Exercise instructions:
For each line of the listing that contains "dikkat", make a copy and return it.

┌──

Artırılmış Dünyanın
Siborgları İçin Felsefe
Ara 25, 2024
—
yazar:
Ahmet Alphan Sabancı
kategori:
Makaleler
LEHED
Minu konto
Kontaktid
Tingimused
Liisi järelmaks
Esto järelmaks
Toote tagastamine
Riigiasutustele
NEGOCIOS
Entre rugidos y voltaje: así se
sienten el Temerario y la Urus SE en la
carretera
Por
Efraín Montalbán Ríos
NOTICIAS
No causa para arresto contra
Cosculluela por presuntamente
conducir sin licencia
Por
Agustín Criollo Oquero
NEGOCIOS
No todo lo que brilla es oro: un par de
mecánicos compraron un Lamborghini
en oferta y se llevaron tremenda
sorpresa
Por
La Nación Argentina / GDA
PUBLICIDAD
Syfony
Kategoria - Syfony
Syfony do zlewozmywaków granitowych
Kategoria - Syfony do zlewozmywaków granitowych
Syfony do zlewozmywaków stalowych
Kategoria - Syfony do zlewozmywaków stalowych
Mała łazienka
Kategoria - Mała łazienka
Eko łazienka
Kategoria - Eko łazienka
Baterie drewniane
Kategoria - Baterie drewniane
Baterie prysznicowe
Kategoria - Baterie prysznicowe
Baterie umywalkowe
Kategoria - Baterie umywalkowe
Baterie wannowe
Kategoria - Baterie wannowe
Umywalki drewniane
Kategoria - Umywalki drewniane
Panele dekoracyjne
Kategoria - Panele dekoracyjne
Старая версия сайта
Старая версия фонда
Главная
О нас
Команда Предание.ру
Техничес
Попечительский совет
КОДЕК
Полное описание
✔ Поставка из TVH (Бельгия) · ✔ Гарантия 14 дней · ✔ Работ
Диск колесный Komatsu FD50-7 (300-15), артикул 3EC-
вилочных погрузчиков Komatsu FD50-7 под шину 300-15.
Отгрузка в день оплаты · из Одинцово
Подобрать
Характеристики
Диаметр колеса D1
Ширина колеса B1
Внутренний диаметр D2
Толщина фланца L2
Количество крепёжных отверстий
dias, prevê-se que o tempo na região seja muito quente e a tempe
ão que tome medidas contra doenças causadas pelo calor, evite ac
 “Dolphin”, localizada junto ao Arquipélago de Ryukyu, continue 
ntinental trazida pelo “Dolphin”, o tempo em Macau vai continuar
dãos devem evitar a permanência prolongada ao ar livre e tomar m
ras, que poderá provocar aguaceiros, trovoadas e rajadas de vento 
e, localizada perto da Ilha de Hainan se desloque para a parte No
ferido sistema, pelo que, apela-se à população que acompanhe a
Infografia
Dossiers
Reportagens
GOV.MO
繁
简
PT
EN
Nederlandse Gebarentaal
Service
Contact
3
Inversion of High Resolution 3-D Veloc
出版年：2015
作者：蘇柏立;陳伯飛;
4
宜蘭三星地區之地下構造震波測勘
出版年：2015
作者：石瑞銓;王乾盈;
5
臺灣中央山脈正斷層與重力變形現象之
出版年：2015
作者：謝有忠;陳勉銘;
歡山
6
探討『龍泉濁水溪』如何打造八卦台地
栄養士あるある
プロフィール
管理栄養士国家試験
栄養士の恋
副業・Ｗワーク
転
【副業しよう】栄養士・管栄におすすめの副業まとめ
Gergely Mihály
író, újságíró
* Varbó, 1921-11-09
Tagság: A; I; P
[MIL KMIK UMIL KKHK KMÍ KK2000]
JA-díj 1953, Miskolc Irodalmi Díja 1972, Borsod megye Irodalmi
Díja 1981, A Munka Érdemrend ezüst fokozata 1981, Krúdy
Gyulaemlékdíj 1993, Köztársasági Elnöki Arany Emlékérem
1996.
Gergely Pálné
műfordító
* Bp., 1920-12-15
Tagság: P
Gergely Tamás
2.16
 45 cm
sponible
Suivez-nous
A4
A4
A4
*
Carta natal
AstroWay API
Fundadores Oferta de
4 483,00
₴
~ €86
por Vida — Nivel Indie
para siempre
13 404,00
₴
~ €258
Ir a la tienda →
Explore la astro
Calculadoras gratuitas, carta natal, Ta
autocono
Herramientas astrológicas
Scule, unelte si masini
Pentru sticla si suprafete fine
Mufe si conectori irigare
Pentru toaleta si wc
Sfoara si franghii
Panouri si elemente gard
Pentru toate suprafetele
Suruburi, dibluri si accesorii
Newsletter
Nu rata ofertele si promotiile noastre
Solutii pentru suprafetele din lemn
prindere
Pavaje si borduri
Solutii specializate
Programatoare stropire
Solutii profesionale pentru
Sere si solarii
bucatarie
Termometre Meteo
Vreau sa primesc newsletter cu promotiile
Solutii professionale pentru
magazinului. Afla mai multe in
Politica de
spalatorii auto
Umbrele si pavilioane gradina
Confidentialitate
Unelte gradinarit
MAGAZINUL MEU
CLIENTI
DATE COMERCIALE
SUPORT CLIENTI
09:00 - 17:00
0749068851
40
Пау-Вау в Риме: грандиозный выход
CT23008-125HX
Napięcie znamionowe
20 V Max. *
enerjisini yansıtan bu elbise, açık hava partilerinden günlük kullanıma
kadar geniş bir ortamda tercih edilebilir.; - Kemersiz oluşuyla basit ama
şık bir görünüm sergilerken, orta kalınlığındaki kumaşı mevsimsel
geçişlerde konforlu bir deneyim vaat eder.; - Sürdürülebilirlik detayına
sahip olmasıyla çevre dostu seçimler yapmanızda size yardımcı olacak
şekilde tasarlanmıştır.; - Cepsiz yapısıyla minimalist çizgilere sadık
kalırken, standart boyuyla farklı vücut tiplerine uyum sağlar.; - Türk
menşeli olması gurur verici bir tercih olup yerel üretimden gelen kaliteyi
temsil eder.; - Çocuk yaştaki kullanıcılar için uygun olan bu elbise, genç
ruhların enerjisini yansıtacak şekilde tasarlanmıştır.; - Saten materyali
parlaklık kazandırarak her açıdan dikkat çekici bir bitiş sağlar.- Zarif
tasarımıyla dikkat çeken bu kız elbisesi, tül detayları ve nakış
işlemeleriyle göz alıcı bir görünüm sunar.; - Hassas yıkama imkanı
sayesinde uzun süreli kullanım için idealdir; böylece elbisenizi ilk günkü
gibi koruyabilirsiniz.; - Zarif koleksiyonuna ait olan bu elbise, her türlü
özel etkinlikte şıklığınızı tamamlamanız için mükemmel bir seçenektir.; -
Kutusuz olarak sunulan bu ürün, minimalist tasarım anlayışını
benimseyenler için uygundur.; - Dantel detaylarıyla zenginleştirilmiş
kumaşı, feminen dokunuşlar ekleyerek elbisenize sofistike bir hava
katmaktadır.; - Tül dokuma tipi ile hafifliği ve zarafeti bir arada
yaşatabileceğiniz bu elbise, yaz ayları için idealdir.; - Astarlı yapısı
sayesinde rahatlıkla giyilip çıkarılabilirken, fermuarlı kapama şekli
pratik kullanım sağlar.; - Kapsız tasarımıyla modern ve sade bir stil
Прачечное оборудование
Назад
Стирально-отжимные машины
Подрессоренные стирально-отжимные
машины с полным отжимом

└──

Response for this exercise:
parlaklık kazandırarak her açıdan dikkat çekici bir bitiş sağlar.- Zarif
tasarımıyla dikkat çeken bu kız elbisesi, tül detayları ve nakış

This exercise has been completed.